TTP Detection Rule: PowerShell -encodedcommand switch
Ttp T1027 010 Powershell Encoded Command
Query
//this will be noisy and no good for a SIEM analytic
DeviceProcessEvents
| where FileName =~ "powershell.exe" and ProcessCommandLine has_any ("-e","-en","-enc","-enco","-encod","-encode","-encoded","-encodedc","-encodedco","-encodedcom","-encodedcomm","-encodedcomma","-encodedcomman","-encodedcommand")About this query
Explanation
This query is designed to detect the use of PowerShell's -encodedcommand switch, which is often used by attackers to obfuscate commands and evade security defenses. The query looks for any instances where the PowerShell executable (powershell.exe) is run with command-line arguments that match various forms of the -encodedcommand switch. This includes both the full switch and its abbreviated forms, such as -e, -en, -enc, and so on.

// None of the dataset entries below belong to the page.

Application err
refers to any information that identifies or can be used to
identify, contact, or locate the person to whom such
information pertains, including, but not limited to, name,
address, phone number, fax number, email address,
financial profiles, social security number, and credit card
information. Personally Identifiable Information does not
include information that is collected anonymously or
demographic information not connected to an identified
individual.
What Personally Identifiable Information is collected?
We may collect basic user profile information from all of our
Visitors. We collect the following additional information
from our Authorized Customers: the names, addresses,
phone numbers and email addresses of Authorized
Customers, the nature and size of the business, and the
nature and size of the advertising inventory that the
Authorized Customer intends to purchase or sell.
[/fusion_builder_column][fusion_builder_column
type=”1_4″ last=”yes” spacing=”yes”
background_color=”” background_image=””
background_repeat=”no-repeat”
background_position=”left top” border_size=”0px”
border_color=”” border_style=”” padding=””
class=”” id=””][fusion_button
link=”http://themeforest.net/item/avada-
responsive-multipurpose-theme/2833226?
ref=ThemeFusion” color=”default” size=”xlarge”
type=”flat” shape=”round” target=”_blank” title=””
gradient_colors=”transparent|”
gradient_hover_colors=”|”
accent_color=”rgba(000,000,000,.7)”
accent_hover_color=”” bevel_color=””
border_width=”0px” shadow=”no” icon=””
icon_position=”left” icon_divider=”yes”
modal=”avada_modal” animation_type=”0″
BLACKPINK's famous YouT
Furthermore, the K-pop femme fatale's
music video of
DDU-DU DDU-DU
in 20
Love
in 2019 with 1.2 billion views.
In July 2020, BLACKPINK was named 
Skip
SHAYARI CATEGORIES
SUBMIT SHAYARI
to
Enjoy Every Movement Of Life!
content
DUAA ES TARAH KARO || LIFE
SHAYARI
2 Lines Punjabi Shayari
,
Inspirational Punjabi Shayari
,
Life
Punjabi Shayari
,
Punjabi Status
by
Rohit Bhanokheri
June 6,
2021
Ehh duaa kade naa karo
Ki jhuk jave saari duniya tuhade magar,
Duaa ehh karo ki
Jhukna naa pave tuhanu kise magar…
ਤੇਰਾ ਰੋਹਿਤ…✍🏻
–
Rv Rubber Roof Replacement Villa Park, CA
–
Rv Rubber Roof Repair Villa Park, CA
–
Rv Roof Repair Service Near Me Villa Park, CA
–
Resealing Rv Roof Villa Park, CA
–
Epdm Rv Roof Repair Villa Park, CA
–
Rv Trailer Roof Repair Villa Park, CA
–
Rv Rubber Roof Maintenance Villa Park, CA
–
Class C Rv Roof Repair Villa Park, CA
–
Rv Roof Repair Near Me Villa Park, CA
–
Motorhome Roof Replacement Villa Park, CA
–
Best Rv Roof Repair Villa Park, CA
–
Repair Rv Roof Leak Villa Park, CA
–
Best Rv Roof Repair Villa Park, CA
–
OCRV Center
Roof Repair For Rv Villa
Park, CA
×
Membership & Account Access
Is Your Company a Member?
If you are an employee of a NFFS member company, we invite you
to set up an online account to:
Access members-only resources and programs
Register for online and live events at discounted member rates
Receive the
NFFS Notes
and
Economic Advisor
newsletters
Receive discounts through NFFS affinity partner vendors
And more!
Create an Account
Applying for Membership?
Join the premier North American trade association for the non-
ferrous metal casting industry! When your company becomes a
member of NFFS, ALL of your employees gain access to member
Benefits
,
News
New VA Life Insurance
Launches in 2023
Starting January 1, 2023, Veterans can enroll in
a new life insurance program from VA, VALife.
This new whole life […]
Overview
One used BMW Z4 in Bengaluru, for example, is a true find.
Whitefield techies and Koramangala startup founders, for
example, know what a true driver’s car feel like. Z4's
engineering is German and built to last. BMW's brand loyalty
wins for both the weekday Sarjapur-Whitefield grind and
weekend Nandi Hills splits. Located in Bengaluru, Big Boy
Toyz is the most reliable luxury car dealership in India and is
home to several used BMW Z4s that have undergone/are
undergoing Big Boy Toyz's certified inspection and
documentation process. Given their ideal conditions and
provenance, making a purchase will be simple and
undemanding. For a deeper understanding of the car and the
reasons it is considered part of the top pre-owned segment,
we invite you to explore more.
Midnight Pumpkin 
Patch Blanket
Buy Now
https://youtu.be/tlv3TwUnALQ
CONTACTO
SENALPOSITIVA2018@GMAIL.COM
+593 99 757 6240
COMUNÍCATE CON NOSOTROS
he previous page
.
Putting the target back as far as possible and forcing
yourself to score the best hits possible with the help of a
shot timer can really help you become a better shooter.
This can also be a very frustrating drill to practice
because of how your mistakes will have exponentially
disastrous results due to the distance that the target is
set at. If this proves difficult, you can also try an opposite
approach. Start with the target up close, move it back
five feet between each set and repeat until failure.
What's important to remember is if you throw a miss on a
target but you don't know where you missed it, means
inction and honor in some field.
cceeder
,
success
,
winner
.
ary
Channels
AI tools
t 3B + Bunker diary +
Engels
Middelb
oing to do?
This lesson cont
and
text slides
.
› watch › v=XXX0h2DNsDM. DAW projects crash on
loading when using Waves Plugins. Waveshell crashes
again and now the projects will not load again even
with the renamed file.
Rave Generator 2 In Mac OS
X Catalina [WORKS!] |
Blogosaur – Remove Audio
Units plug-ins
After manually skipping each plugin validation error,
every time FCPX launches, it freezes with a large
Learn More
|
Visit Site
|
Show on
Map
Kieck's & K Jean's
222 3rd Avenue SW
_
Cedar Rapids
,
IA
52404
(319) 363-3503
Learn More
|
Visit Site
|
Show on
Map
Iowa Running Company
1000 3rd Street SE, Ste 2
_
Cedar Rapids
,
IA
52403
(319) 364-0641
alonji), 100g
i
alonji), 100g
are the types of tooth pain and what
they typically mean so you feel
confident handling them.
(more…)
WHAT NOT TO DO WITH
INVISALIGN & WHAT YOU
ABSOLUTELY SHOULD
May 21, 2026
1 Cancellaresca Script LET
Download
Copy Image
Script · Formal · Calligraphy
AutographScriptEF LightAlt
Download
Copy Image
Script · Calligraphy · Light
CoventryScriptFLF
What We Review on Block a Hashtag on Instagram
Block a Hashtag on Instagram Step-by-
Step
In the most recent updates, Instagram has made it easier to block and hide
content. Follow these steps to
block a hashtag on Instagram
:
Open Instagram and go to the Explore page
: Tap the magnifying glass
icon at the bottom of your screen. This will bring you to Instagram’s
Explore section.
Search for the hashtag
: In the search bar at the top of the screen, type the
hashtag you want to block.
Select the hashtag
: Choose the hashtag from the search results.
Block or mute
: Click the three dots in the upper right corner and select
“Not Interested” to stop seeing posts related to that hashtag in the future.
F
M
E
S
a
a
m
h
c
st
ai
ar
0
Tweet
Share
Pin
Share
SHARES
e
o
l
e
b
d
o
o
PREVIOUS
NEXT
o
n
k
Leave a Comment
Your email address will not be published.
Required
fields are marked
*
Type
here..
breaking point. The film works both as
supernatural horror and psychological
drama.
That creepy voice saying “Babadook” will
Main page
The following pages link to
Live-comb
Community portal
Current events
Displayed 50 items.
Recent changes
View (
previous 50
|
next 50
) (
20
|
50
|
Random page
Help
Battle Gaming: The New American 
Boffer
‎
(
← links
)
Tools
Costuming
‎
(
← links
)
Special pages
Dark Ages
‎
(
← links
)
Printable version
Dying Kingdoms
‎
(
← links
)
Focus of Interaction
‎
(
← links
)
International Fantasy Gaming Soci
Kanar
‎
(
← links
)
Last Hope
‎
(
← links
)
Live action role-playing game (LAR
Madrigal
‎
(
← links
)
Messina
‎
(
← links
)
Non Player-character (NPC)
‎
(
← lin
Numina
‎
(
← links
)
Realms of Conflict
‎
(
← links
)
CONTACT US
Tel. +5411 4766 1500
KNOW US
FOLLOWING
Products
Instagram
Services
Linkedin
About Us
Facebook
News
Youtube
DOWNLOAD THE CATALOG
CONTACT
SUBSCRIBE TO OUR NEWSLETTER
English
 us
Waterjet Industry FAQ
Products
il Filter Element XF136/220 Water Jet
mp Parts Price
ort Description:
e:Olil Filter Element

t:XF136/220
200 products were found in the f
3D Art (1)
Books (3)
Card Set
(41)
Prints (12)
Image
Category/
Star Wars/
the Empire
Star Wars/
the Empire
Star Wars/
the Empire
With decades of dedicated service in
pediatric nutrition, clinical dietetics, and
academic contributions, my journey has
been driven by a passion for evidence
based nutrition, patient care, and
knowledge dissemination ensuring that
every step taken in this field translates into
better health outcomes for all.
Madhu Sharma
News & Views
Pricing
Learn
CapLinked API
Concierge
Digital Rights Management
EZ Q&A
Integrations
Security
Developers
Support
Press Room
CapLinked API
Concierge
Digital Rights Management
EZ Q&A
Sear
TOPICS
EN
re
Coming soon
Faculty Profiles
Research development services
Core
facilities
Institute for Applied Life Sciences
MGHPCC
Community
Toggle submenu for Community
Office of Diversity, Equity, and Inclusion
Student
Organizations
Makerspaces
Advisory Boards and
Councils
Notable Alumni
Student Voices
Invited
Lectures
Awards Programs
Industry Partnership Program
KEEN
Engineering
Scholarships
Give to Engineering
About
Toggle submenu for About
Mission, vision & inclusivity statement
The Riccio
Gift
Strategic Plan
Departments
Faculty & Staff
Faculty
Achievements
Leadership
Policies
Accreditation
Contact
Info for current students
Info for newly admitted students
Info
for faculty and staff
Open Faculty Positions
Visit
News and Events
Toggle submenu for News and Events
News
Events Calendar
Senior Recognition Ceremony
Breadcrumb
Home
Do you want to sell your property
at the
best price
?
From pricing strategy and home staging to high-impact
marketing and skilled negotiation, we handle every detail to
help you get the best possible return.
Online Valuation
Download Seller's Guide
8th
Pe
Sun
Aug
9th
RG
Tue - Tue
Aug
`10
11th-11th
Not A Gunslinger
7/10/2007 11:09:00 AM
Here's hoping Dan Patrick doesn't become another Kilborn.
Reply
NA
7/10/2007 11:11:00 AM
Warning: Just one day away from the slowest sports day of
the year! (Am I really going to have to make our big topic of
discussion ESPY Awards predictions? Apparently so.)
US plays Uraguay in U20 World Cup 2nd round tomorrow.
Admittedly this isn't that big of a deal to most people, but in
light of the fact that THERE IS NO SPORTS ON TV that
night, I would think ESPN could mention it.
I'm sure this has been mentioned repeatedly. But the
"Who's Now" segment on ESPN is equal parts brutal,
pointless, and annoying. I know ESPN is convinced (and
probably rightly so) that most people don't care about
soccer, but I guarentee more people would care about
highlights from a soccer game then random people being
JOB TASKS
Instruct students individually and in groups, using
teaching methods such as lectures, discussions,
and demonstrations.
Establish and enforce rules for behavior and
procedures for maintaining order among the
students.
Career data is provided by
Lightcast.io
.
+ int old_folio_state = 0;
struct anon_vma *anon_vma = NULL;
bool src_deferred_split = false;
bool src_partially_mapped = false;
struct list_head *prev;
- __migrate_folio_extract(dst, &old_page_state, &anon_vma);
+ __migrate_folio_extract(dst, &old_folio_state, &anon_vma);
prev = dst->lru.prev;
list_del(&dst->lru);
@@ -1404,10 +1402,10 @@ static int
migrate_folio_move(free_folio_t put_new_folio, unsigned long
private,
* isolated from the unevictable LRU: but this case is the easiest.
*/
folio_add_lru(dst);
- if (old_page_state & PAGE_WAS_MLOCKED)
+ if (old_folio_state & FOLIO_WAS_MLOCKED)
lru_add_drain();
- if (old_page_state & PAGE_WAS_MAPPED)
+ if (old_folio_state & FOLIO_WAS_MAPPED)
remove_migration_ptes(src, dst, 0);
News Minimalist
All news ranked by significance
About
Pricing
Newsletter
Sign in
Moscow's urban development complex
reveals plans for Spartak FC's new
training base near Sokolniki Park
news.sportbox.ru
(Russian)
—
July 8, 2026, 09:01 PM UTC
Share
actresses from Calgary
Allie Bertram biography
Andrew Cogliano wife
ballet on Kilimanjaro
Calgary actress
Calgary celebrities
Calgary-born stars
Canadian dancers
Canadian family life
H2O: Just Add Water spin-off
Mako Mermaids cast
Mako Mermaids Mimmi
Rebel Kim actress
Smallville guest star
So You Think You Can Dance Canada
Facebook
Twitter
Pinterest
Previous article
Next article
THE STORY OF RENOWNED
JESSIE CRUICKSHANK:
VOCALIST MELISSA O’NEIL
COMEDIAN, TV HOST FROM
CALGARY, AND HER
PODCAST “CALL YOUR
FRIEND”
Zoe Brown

The query is applied to a dataset of device process events, specifically looking for processes where the command line includes any of these variations. The purpose is to identify potentially malicious activity associated with known threat actors like FIN7, ZLoader, and FakeBat, who have been observed using this technique.
However, the note in the query comments suggests that this approach might generate a lot of noise, meaning it could produce many false positives and may not be suitable for use in a Security Information and Event Management (SIEM) system without further refinement.